DeepStream Version Corresponsing to JetPack Version

For YOLOv8 to work together with DeepStream, we are using this DeepStram-YOLO repository and it supports different versions of DeepStream. So make sure to use the correct version of JetPack according to the correct version of DeepStream.

DeepStream VersionJetPack Version
6.25.1.1
5.1
6.1.15.0.2
6.15.0.1 DP
6.0.14.6.3
4.6.2
4.6.1
6.04.6

To verify this wiki, we have installed DeepStream SDK 6.2 on a JetPack 5.1.1 system running on reComputer J4012.

Flash JetPack to Jetson

Now you need to make sure that the Jetson device is flashed with a JetPack system including SDK components such as CUDA, TensorRT, cuDNN and more. You can either use NVIDIA SDK Manager or command-line to flash JetPack to the device.

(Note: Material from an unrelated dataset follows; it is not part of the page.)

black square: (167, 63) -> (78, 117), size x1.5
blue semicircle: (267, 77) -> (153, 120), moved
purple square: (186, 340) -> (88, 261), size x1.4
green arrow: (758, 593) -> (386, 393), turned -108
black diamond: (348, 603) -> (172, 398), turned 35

For Seeed Jetson-powered devices flashing guides, please refer to the below links:

Install DeepStream

There are multiple ways of installing DeepStream to the Jetson device. You can follow this guide to learn more. However, we recommend you to install DeepStream via the SDK Manager because it can guarantee for a successful and easy installation.

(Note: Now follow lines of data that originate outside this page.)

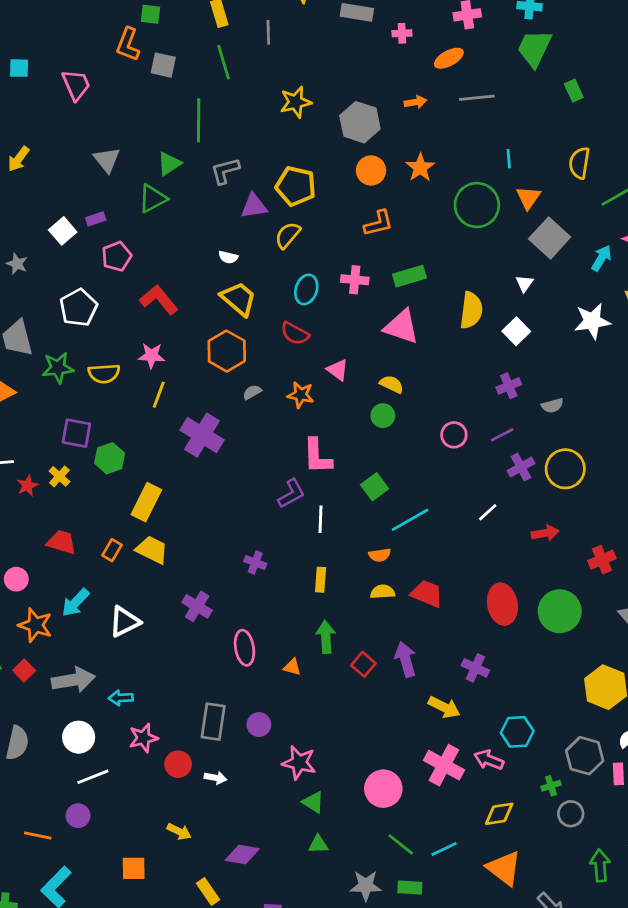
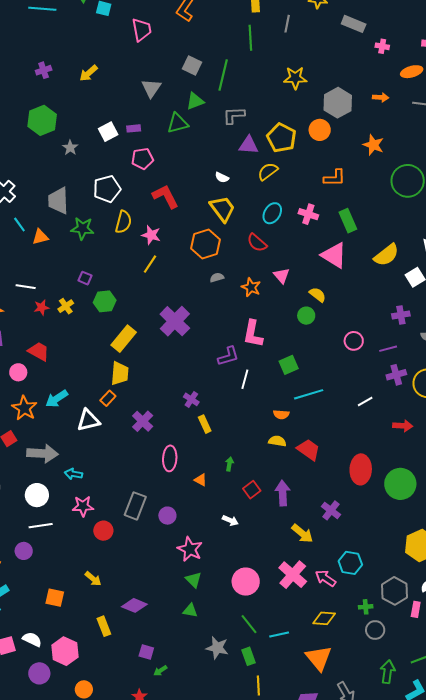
gray square: (163, 65) -> (192, 65), moved
orange star: (420, 168) -> (373, 145), turned -30
orange circle: (371, 170) -> (320, 130), moved
green rectangle: (409, 276) -> (348, 221), turned 70
yellow semicircle: (471, 310) -> (386, 255), turned 32
yellow semicircle: (104, 373) -> (123, 222), moved, turned -85
purple square: (76, 433) -> (85, 278), size x0.6
purple cross: (202, 435) -> (175, 321), moved
red trapezoid: (62, 542) -> (39, 351), moved
orange rectangle: (112, 550) -> (108, 398), moved
yellow trapezoid: (152, 550) -> (120, 373), turned 55
yellow rectangle: (321, 580) -> (205, 424), moved, turned -42
green arrow: (326, 637) -> (229, 464), size x0.6
white arrow: (215, 778) -> (230, 520), moved
green rectangle: (410, 887) -> (248, 656), turned 54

If you install DeepStream using SDK manager, you need to execute the below commands which are additional dependencies for DeepStream, after the system boots up

sudo apt install \
libssl1.1 \
libgstreamer1.0-0 \
gstreamer1.0-tools \
gstreamer1.0-plugins-good \
gstreamer1.0-plugins-bad \
gstreamer1.0-plugins-ugly \
gstreamer1.0-libav \
libgstreamer-plugins-base1.0-dev \
libgstrtspserver-1.0-0 \
libjansson4 \
libyaml-cpp-dev

Install Necessary Packages

  • Step 1. Access the terminal of Jetson device, install pip and upgrade it
sudo apt update
sudo apt install -y python3-pip
pip3 install --upgrade pip
  • Step 2. Clone the following repo
git clone https://github.com/ultralytics/ultralytics.git
  • Step 3. Open requirements.txt
cd ultralytics
vi requirements.txt
  • Step 4. Edit the following lines. Here you need to press i first to enter editing mode. Press ESC, then type :wq to save and quit
# torch>=1.7.0
# torchvision>=0.8.1

Note: torch and torchvision are excluded for now because they will be installed later.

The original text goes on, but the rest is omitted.